This repository contains the code and dataset for the paper "Perceptions to Beliefs: Exploring Precursory Inferences for Theory of Mind in Large Language Models", presented at EMNLP 2024.
- Requirements
- Perception-Augmented Theory of Mind Datasets
- Evaluating Language Models on Perception-Augmented ToM Datasets
This project has been tested with Python 3.10.12. To install the required Python packages, run:
pip install -r requirements.txtFile: dataset/Percept-ToMi.csv
| Column | Description |
|---|---|
index |
Index of each story |
qTypeRaw |
Type of the question paired with the story (from original annotation of ToMi dataset) |
qType |
Type of the question paired with the story (with '0' and '1' removed from qTypeRaw) |
story |
Text of the story |
question |
Text of the question |
char1 |
The character whose first-order belief the question is asking about |
char2 |
The character whose second-order belief the question is asking about |
perceivers |
Perceivers of each scene in the story |
story_with_perceivers |
Scene descriptions in the story paired with corresponding perceivers. JSON-formatted to provide ground truth perception information to the language model. |
persp_ctx |
Perspective context corresponding to the story and the question |
cands |
Candidate answer choices |
answer |
Answer to the question |
- File:
dataset/Percept_FANToM/Percept-FANToM.csv
| Column | Description |
|---|---|
part_id |
ID of each conversation part in FANToM |
utterance |
Single utterance in a conversation part |
utterance_symbol_removed |
Utterance with symbols removed |
perceivers |
Perceivers of the utterance |
- File:
dataset/Percept_FANToM/Percept-FANToM-conv_with_perceivers.csv
| Column | Description |
|---|---|
part_id |
ID of each conversation part in FANToM |
conversation_with_perceivers |
Utterances in the conversation part paired with corresponding perceivers. Formatted in JSON to provide ground truth perception information to the language model. |
The experimental implementations for Percept-ToMi and Percept-FANToM are based on the implementations of SymbolicToM and FANToM, respectively. We acknowledge and appreciate the work of the authors of these papers, which served as the foundation for our extensions.

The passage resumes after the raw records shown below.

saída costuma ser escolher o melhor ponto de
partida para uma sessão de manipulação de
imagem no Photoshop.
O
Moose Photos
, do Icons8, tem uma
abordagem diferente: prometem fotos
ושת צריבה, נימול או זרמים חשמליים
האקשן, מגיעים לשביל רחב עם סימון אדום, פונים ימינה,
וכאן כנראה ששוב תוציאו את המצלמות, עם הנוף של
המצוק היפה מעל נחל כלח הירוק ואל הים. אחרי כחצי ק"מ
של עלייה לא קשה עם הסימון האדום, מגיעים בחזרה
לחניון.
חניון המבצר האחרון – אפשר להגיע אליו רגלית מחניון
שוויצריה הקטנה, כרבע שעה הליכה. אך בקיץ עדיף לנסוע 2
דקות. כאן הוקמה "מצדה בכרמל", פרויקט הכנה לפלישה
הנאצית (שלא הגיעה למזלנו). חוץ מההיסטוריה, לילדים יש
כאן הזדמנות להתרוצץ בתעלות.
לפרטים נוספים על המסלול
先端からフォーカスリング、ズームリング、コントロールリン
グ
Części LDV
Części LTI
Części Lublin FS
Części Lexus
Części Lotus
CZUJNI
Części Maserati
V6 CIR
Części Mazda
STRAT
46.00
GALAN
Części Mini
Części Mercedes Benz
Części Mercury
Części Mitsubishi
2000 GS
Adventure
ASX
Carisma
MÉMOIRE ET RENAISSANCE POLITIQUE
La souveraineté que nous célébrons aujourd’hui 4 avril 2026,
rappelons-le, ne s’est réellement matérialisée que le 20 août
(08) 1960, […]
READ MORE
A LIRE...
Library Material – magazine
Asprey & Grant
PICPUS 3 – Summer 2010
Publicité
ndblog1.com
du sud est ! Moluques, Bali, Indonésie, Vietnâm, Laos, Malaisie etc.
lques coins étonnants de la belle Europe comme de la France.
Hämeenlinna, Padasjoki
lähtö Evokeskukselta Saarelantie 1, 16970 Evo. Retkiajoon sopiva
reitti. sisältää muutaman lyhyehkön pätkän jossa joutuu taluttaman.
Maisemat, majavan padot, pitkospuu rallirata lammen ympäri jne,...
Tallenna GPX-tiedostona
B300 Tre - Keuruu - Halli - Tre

The implemented methods include the following:
vanilla: Vanilla language modelcot: Chain of Thoughts2a: System 2 Attentionperc_inf: Perception inferenceperceptom: PercepToMptob_inf: Perception-to-belief inferencesimtom: SimToM (implemented only for Percept-ToMi)
We acknowledge that the evaluation results for Percept-ToMi exhibit variability across runs. Therefore, we recommend conducting multiple evaluations and using the average performance as a more reliable measure.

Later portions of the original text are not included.